High Society Freeride Company, an up-and-coming ski and snowboard company based in Aspen/Snowmass, didn’t start out with a ton of cash. Its founders – Reggies Charles, Jason Flynn, Jay Morin and Jeremy Rungi – were just four guys living the ski bum life, working in a ski shop.
It started in 2001 with a bunch of sketches on cocktail napkins and a feeling that they wanted more out of their skis and boards. They made a deal with a friend’s father, who owned a snowboard company in New Zealand, to design a handful of boards and bring them stateside, working extra hours at bartending and valet jobs to do so. They immediately sold the full run for three times what they paid for them.
“We found out that other people were looking for same thing we were,” says Reggie Charles, the company’s 25-year-old president. “It kind of surprised us all.
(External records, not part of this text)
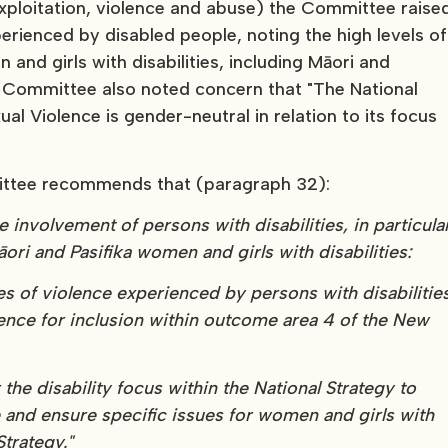
xploitation, violence and abuse) the Committee raise
erienced by disabled people, noting the high levels of
nd girls with disabilities, including Māori and
he Committee also noted concern that "The National
al Violence is gender-neutral in relation to its focus
ittee recommends that (paragraph 32):
ve involvement of persons with disabilities, in particula
ori and Pasifika women and girls with disabilities:
s of violence experienced by persons with disabilitie
ence for inclusion within outcome area 4 of the New
he disability focus within the National Strategy to
 and ensure specific issues for women and girls with
trategy."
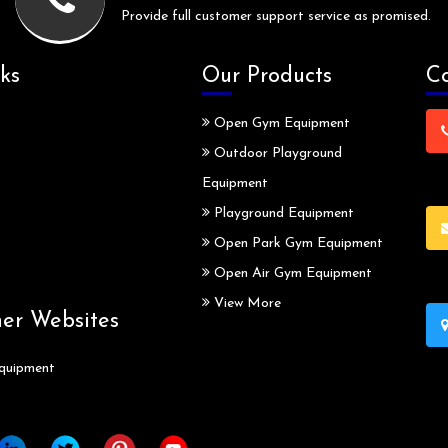
Provide full customer support service as promised.
ks
Our Products
Co
Open Gym Equipment
Outdoor Playground
Equipment
Playground Equipment
Open Park Gym Equipment
Open Air Gym Equipment
View More
ner Websites
quipment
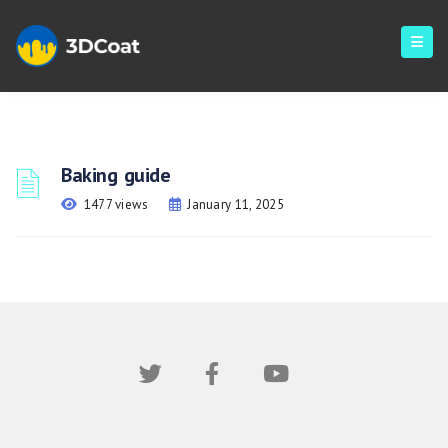
Baking guide
1477 views
January 11, 2025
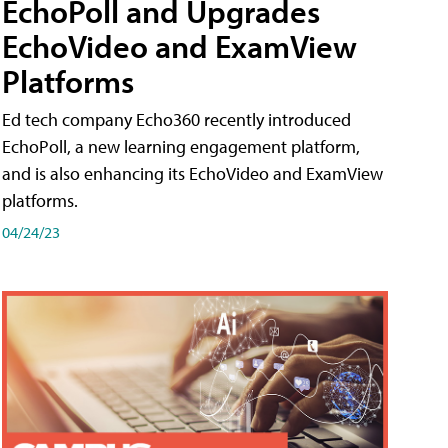
EchoPoll and Upgrades
EchoVideo and ExamView
Platforms
Ed tech company Echo360 recently introduced
EchoPoll, a new learning engagement platform,
and is also enhancing its EchoVideo and ExamView
platforms.
04/24/23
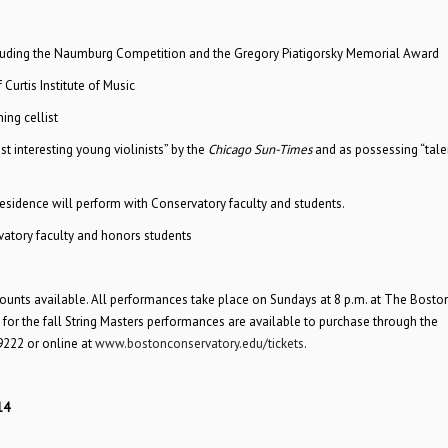
cluding the Naumburg Competition and the Gregory Piatigorsky Memorial Award
 Curtis Institute of Music
ing cellist
st interesting young violinists” by the
Chicago Sun-Times
and as possessing “talen
-residence will perform with Conservatory faculty and students.
vatory faculty and honors students
counts available. All performances take place on Sundays at 8 p.m. at The Bosto
for the fall String Masters performances are available to purchase through the
9222 or online at
www.bostonconservatory.edu/tickets
.
14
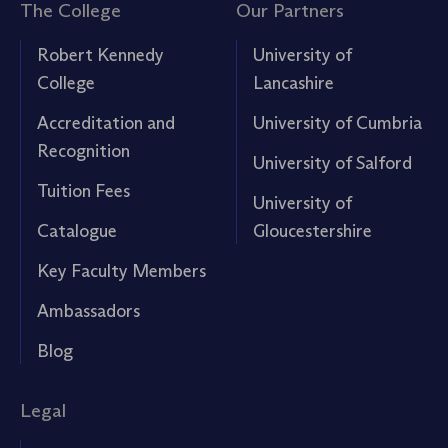
The College
Our Partners
Robert Kennedy
University of
College
Lancashire
Accreditation and
University of Cumbria
Recognition
University of Salford
Tuition Fees
University of
Catalogue
Gloucestershire
Key Faculty Members
Ambassadors
Blog
Legal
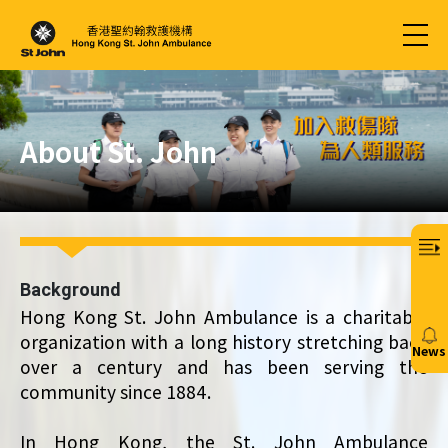
About St. John
Background
Hong Kong St. John Ambulance is a charitable
organization with a long history stretching back
News
over a century and has been serving the
20/
community since 1884.
In Hong Kong, the St. John Ambulance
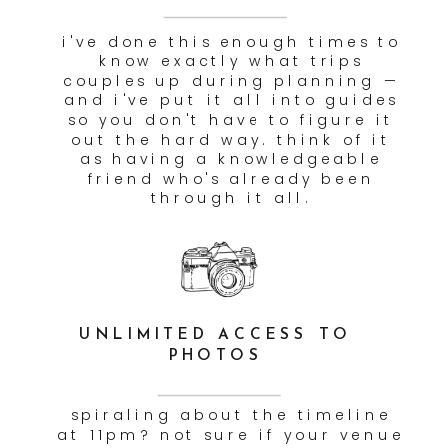
RECOMMENDATIONS
getting married in the
mountains of colorado or the
desert of arizona? we'll be
there — and it won't cost you
extra. travel is baked into
every package because your
dream location shouldn't come
with a surprise invoice.
EDUCATIONAL PLANNING
SUPPORT CONTENT
we're not just there to take
photos. on the day itself, we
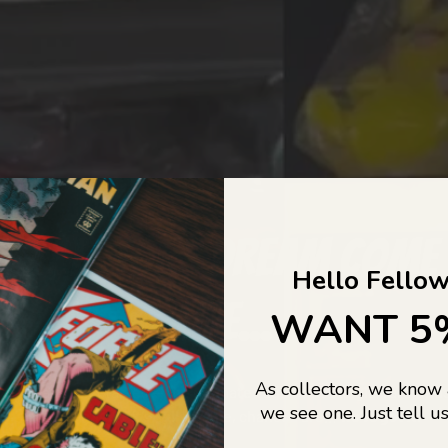
COLLECTORS DREAM COME
Hello Fellow
LIFE...
WANT 5
As collectors, we know
o Jajas Collectables — the ultimate vault of nostalgia, rare find
we see one. Just tell us
culture gold. If it’s collectable, chances are…
we’ve got it.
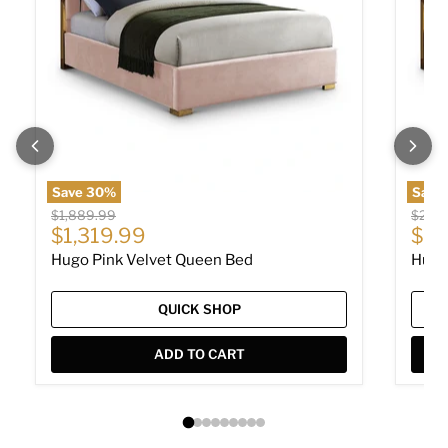
Save
30
%
Save
Original price
Origin
$1,889.99
$2,11
Current price
Cur
$1,319.99
$1,
Hugo Pink Velvet Queen Bed
Hugo
QUICK SHOP
ADD TO CART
We had no overhead, no ads, we could’ve ended it right there.”
But they didn’t, and it’s been a “slow, gradual process” since then to gain market share in an industry dominated by globally established companies like Rossignol, Atomic and K2.
High Society Freeride Company officially formed in fall 2003, debuting with 50 units in its first season – as many as its four founders could afford to put out.
That first run was simple: all black with just the High Society logo. “People were buying them for how they’re made,” says Charles. “We couldn’t just create a brand; we had to make it good.”
They sold out. Word had gotten around that a bunch of local guys were making quality products, and listening to what the community wanted.
It remained a grassroots effort: They held a graphics contest on their website and sponsored young athletes in local contests (aspiring athletes can apply on the sponsorship section of highsocietyfreeride.com). They even give back, donating a portion of sales to local nonprofits.